Langkah ini menandai babak baru dalam tata kelola pembangunan desa yang lebih ilmiah dan sistemik. Tidak hanya sekadar mengganti nama, Indeks Desa mengusung pendekatan yang lebih komprehensif dan multidimensi.
Indeks ini menjadi satu-satunya instrumen pengukuran status pembangunan desa yang diakui lintas kementerian. Sejalan dengan semangat “Satu Data Indonesia,” indeks ini menjadi rujukan utama dalam merumuskan kebijakan pembangunan desa dari pusat hingga lokal.
Sebagaimana dijelaskan dalam dokumen resmi Bappenas (2024), Indeks Desa disusun untuk mendukung RPJPN 2025–2045 dan SDGs Desa. Hal ini membedakannya dari IDM yang lebih bersifat sektoral.

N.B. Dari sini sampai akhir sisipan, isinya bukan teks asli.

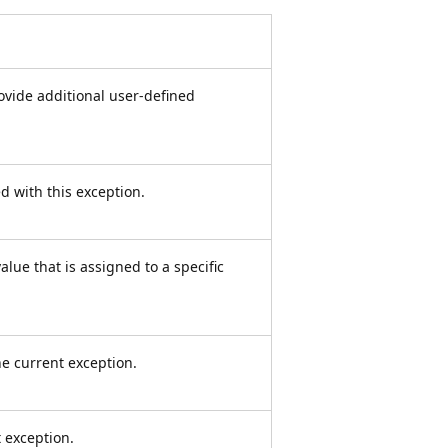
rovide additional user-defined
ed with this exception.
lue that is assigned to a specific
e current exception.
 exception.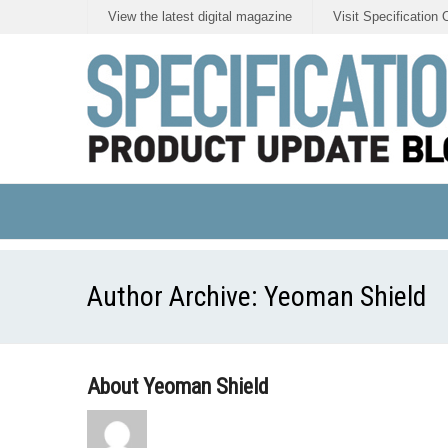
View the latest digital magazine
Visit Specification 
Author Archive:
Yeoman Shield
About Yeoman Shield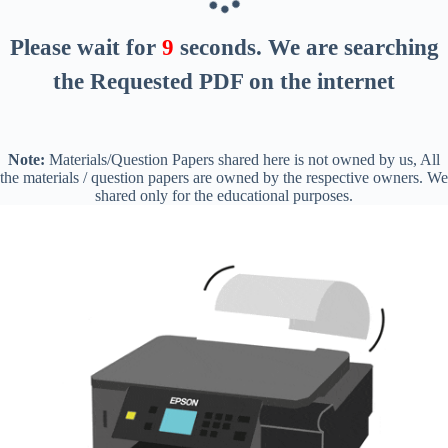
Please wait for
8
seconds
. We are searching
the Requested PDF on the internet
Note:
Materials/Question Papers shared here is not owned by us, All
the materials / question papers are owned by the respective owners. We
shared only for the educational purposes.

Enam Pilar Pembangunan Desa
Indeks Desa memiliki enam dimensi utama. Setiap dimensi mewakili elemen penting dalam kehidupan masyarakat desa dan saling terkait dalam menciptakan desa yang berdaya dan tangguh.

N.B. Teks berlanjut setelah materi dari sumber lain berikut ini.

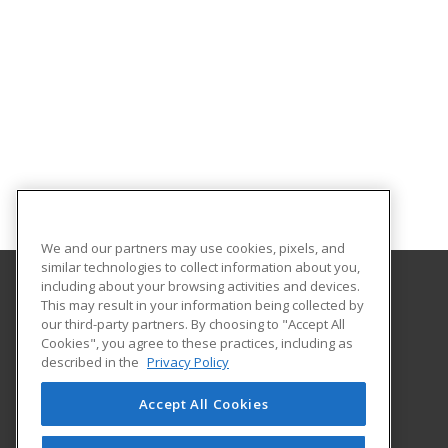
We and our partners may use cookies, pixels, and
similar technologies to collect information about you,
including about your browsing activities and devices.
This may result in your information being collected by
Coconino Community College
our third-party partners. By choosing to "Accept All
Cookies", you agree to these practices, including as
2800 S Lone Tree
described in the
Privacy Policy
Flagstaff, AZ 86005 US
Accept All Cookies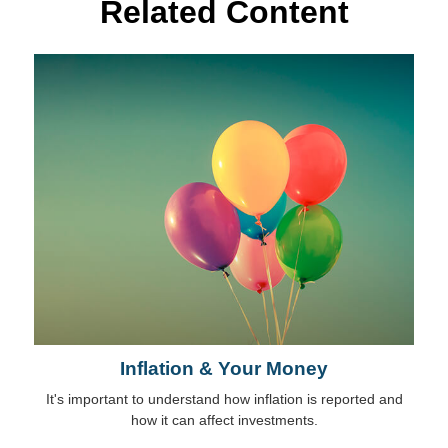
Related Content
Inflation & Your Money
It's important to understand how inflation is reported and
how it can affect investments.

Dimensi pertama adalah Layanan Dasar, yang mencakup akses terhadap pendidikan, kesehatan, air bersih, dan sanitasi. Ini menjadi fondasi kualitas hidup warga.
Dimensi kedua adalah Sosial, yang mengukur kekuatan relasi antarwarga, modal sosial, keamanan, serta toleransi sosial. Dimensi ini menjadi cerminan keharmonisan desa.
Dimensi ketiga adalah Ekonomi, yang memotret aktivitas ekonomi, keberadaan usaha lokal, dan lapangan kerja. Ini menunjukkan sejauh mana desa mampu bertahan secara finansial.
Keempat, Lingkungan, yang meliputi pengelolaan sumber daya alam, adaptasi terhadap perubahan iklim, dan kesiapsiagaan bencana.
Kelima adalah Aksesibilitas, yang mengukur keterhubungan desa dengan wilayah lain, baik melalui jalan, transportasi, maupun jaringan digital.